1 min read

association rules

Measuring the likeihood that two or more factor levels (categories) appear together in observation (row). You could imagine that Aidan would want to know how likely is it that a particular beers are purchased on the same bill…

library(arules)

rules.surv <- titanic.raw %>% apriori(
             control = list(verbose=F),
             parameter = list(minlen=2, supp=0.005, conf=0.8),
             appearance = list(rhs=c("Survived=No",
                                     "Survived=Yes"),
                               default="lhs"))
## keep three decimal places
quality(rules.surv) <- rules.surv %>% quality() %>% round(digits=3)
## sort rules by lift
rules.surv.sorted <- rules.surv %>% sort(by="lift")

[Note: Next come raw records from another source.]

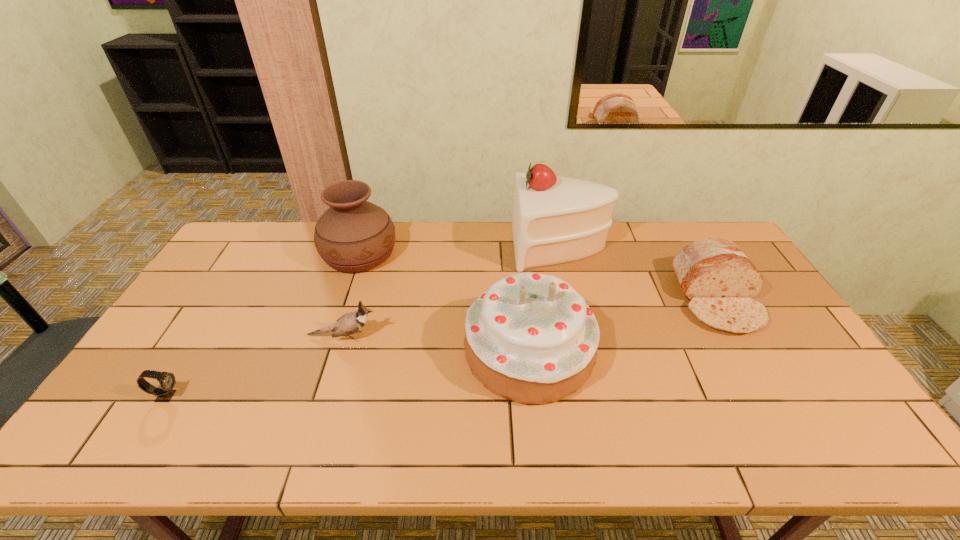 This screenshot has width=960, height=540. Identify the location of unoccupied position between the shortest object and the bird. (254, 366).

Find the location of `vacant region between the tallest object and the bread`. vacant region between the tallest object and the bread is located at coordinates (638, 273).

Find the location of a particular element. This screenshot has height=540, width=960. object that can be found as the fifth closest to the bird is located at coordinates (717, 278).

Select which object appears as the fourth closest to the bread. Please provide its 2D coordinates. Your answer should be formatted as a tuple, i.e. [(x, y)], where the tuple contains the x and y coordinates of a point satisfying the conditions above.

[(353, 235)]

I want to click on vacant region that satisfies the following two spatial constraints: 1. at the sliced end of the bread; 2. at the face of the bird, so click(x=738, y=337).

Where is `vacant region that satisfies the following two spatial constraints: 1. on the back side of the farther cake; 2. on the right side of the urn`? The width and height of the screenshot is (960, 540). vacant region that satisfies the following two spatial constraints: 1. on the back side of the farther cake; 2. on the right side of the urn is located at coordinates (362, 247).

Where is `vacant space that satisfies the following two spatial constraints: 1. at the face of the shorter cake; 2. on the left side of the bird`? This screenshot has width=960, height=540. vacant space that satisfies the following two spatial constraints: 1. at the face of the shorter cake; 2. on the left side of the bird is located at coordinates (339, 351).

Where is `vacant space that satisfies the following two spatial constraints: 1. at the sliced end of the bread; 2. at the face of the bird`? Image resolution: width=960 pixels, height=540 pixels. vacant space that satisfies the following two spatial constraints: 1. at the sliced end of the bread; 2. at the face of the bird is located at coordinates (738, 337).

You are a GUI agent. You are given a task and a screenshot of the screen. Output one action in this format:
    pyautogui.click(x=<x>, y=<y>)
    Task: Click on the vacant area that satisfies the following two spatial constraints: 1. at the sliced end of the rightmost object; 2. at the face of the bird
    
    Given the screenshot: What is the action you would take?
    pyautogui.click(x=738, y=337)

## ----inspect rules-------------------------------------------------------
rules.surv.sorted %>% inspect() ## print rules

Which got you a nice output:

lhs div rhs support confidence lift
Class=2nd, Age=Child => Survived=Yes 0.011 1.000 3.096
Class=2nd, Sex=Female, Age=Child => Survived=Yes 0.006 1.000 3.096
Class=1st, Sex=Female => Survived=Yes 0.064 0.972 3.010

Definitions:

support -> Fraction of transactions/obs that contain both LHS and RHS confidence -> Measures how often each item in RHS appears in transactions/obs that contain LHS

lift -> A lift value greater than 1 could indicate that LHS and RHS appear more often together than expected. A lift smaller than 1 could indicate that LHS and RHS appear less often together than expected

One can use association rules to predict/model future combinations…